• GOAL OF THE EXERCISE: Using the word "taken" as the filter, copy each matching line from the records.

(Document structure recognition data)
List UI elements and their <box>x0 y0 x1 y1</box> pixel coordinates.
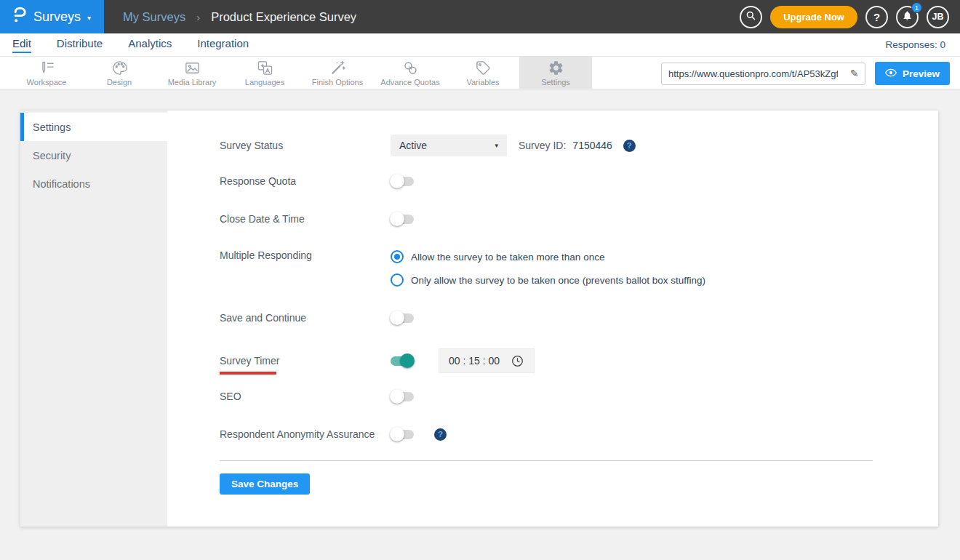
toolbar-right: ✎ Preview <box>661 62 950 85</box>
breadcrumb: My Surveys › Product Experience Survey <box>123 10 356 24</box>
toolbar-media-library[interactable]: Media Library <box>156 57 228 89</box>
toolbar-variables[interactable]: Variables <box>447 57 519 89</box>
save-continue-row: Save and Continue <box>220 311 938 325</box>
chevron-down-icon: ▾ <box>495 142 498 149</box>
red-annotation-underline <box>220 372 276 375</box>
settings-card: Settings Security Notifications Survey S… <box>20 111 938 527</box>
anonymity-row: Respondent Anonymity Assurance ? <box>220 427 938 441</box>
question-mark-icon: ? <box>873 11 880 23</box>
save-continue-toggle[interactable] <box>391 313 414 323</box>
radio-allow-multiple[interactable]: Allow the survey to be taken more than o… <box>391 249 705 264</box>
sidebar-item-notifications[interactable]: Notifications <box>20 169 167 198</box>
notification-badge: 1 <box>911 2 922 13</box>
upgrade-now-button[interactable]: Upgrade Now <box>770 6 857 28</box>
survey-timer-label: Survey Timer <box>220 355 391 367</box>
survey-url-input[interactable] <box>662 68 844 79</box>
brand-menu[interactable]: Surveys ▾ <box>0 0 104 33</box>
response-quota-label: Response Quota <box>220 175 391 187</box>
languages-icon <box>257 59 273 76</box>
tab-distribute[interactable]: Distribute <box>57 37 103 53</box>
edit-url-pencil-icon[interactable]: ✎ <box>844 68 865 79</box>
survey-timer-row: Survey Timer 00 : 15 : 00 <box>220 348 938 373</box>
design-icon <box>111 59 128 76</box>
brand-label: Surveys <box>33 9 81 25</box>
toolbar-advance-quotas[interactable]: Advance Quotas <box>374 57 447 89</box>
radio-unselected-icon <box>391 273 404 287</box>
save-changes-button[interactable]: Save Changes <box>220 473 310 495</box>
notifications-button[interactable]: 1 <box>896 6 919 28</box>
tab-integration[interactable]: Integration <box>197 37 249 53</box>
media-library-icon <box>184 59 201 76</box>
variables-icon <box>475 59 492 76</box>
top-header: Surveys ▾ My Surveys › Product Experienc… <box>0 0 960 33</box>
edit-toolbar: Workspace Design Media Library <box>0 57 960 89</box>
timer-duration-input[interactable]: 00 : 15 : 00 <box>439 348 535 373</box>
eye-icon <box>885 68 897 79</box>
finish-options-icon <box>329 59 346 76</box>
bell-icon <box>902 10 913 24</box>
preview-button[interactable]: Preview <box>875 62 950 85</box>
sidebar-item-settings[interactable]: Settings <box>20 113 167 141</box>
survey-url-box: ✎ <box>661 63 865 85</box>
toolbar-languages[interactable]: Languages <box>228 57 301 89</box>
breadcrumb-my-surveys[interactable]: My Surveys <box>123 10 185 24</box>
search-button[interactable] <box>740 6 762 28</box>
chevron-down-icon: ▾ <box>87 14 91 22</box>
survey-status-row: Survey Status Active ▾ Survey ID: 715044… <box>220 135 938 156</box>
seo-row: SEO <box>220 389 938 404</box>
settings-form: Survey Status Active ▾ Survey ID: 715044… <box>167 111 938 527</box>
survey-timer-toggle[interactable] <box>391 356 414 366</box>
close-date-label: Close Date & Time <box>220 213 391 225</box>
survey-status-label: Survey Status <box>220 140 391 151</box>
anonymity-help-icon[interactable]: ? <box>434 428 447 441</box>
survey-id: Survey ID: 7150446 ? <box>519 140 636 152</box>
close-date-row: Close Date & Time <box>220 212 938 226</box>
header-actions: Upgrade Now ? 1 JB <box>740 6 960 28</box>
survey-status-select[interactable]: Active ▾ <box>391 135 507 156</box>
radio-only-once[interactable]: Only allow the survey to be taken once (… <box>391 273 705 287</box>
response-quota-row: Response Quota <box>220 174 938 188</box>
radio-selected-icon <box>391 250 404 263</box>
toolbar-settings[interactable]: Settings <box>519 57 592 89</box>
multiple-responding-label: Multiple Responding <box>220 249 391 261</box>
toolbar-workspace[interactable]: Workspace <box>10 57 83 89</box>
advance-quotas-icon <box>402 59 419 76</box>
tab-edit[interactable]: Edit <box>12 37 31 53</box>
workspace-icon <box>39 59 55 76</box>
response-quota-toggle[interactable] <box>391 177 414 186</box>
multiple-responding-row: Multiple Responding Allow the survey to … <box>220 249 938 287</box>
settings-sidebar: Settings Security Notifications <box>20 111 167 527</box>
toolbar-finish-options[interactable]: Finish Options <box>301 57 374 89</box>
search-icon <box>745 10 756 24</box>
toolbar-design[interactable]: Design <box>83 57 156 89</box>
help-button[interactable]: ? <box>865 6 888 28</box>
close-date-toggle[interactable] <box>391 215 414 224</box>
tab-analytics[interactable]: Analytics <box>128 37 172 53</box>
survey-id-help-icon[interactable]: ? <box>623 140 636 152</box>
responses-count: Responses: 0 <box>885 39 960 50</box>
anonymity-label: Respondent Anonymity Assurance <box>220 428 391 440</box>
seo-label: SEO <box>220 391 391 402</box>
form-divider <box>220 460 873 461</box>
clock-icon <box>511 354 524 368</box>
save-continue-label: Save and Continue <box>220 312 391 324</box>
breadcrumb-survey-title: Product Experience Survey <box>211 10 356 24</box>
seo-toggle[interactable] <box>391 392 414 401</box>
settings-gear-icon <box>548 59 564 76</box>
anonymity-toggle[interactable] <box>391 430 414 439</box>
breadcrumb-separator-icon: › <box>196 11 200 23</box>
sidebar-item-security[interactable]: Security <box>20 141 167 169</box>
survey-id-value: 7150446 <box>572 140 612 151</box>
survey-nav-tabs: Edit Distribute Analytics Integration Re… <box>0 33 960 57</box>
user-avatar[interactable]: JB <box>927 6 949 28</box>
questionpro-logo-icon <box>13 7 27 28</box>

• RESULT OF THE TASK:
radio-allow-multiple[interactable]: Allow the survey to be taken more than o… <box>391 249 705 264</box>
radio-only-once[interactable]: Only allow the survey to be taken once (… <box>391 273 705 287</box>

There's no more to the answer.